### SUPPLIED DATA

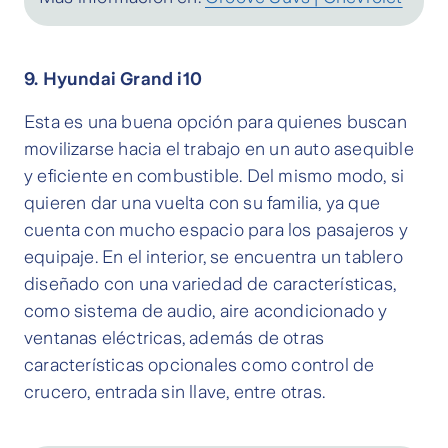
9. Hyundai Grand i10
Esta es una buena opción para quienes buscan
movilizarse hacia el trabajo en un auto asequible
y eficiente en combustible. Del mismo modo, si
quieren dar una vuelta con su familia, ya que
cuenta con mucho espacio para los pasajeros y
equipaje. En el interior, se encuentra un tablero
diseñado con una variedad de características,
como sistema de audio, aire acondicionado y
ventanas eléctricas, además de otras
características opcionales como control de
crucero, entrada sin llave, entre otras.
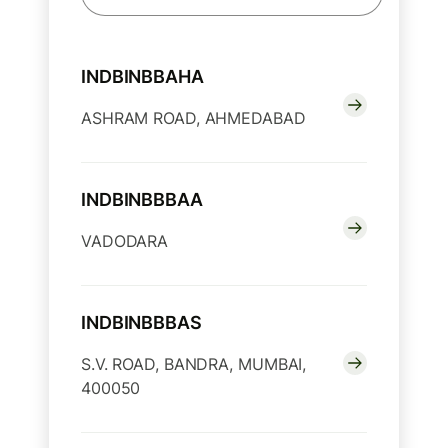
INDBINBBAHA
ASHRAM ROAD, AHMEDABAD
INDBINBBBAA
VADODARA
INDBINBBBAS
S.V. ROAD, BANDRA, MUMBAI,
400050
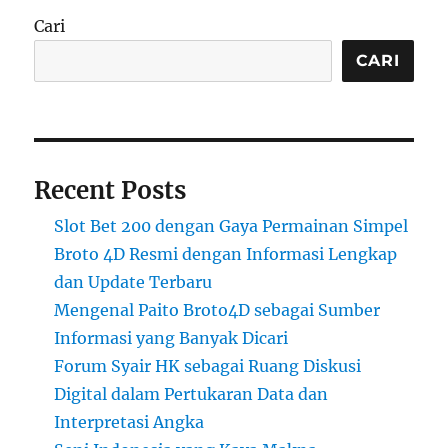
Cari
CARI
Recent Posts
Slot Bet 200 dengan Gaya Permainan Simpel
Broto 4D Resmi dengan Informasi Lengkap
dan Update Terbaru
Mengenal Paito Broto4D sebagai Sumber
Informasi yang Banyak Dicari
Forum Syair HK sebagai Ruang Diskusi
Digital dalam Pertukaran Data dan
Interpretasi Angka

==

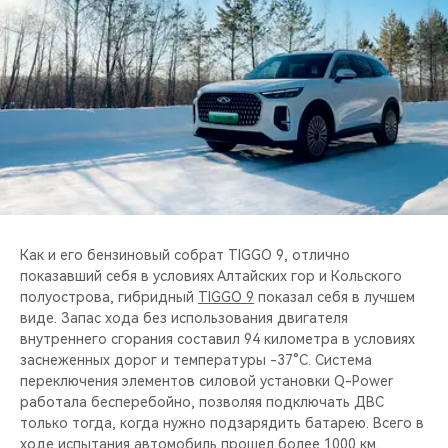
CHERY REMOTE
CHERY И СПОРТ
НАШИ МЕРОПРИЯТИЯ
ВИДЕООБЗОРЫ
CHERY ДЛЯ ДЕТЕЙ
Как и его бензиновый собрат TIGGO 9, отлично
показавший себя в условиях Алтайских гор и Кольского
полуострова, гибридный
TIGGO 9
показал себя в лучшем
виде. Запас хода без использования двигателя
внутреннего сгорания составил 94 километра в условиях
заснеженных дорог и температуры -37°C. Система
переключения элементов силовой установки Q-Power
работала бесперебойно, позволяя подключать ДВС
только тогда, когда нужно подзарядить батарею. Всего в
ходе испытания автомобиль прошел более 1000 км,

* * *

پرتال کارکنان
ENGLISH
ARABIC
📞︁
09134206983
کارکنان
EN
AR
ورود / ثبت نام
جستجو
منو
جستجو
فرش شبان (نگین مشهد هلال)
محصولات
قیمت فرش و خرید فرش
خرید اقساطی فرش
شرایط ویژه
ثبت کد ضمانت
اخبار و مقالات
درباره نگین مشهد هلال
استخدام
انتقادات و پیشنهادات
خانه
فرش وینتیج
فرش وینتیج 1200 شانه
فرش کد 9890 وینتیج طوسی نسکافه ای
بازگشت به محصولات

### BRIEF
Determine how many lines of the material hold the string "مشهد", and state that number by itself.

### REPLY TO THE TASK
2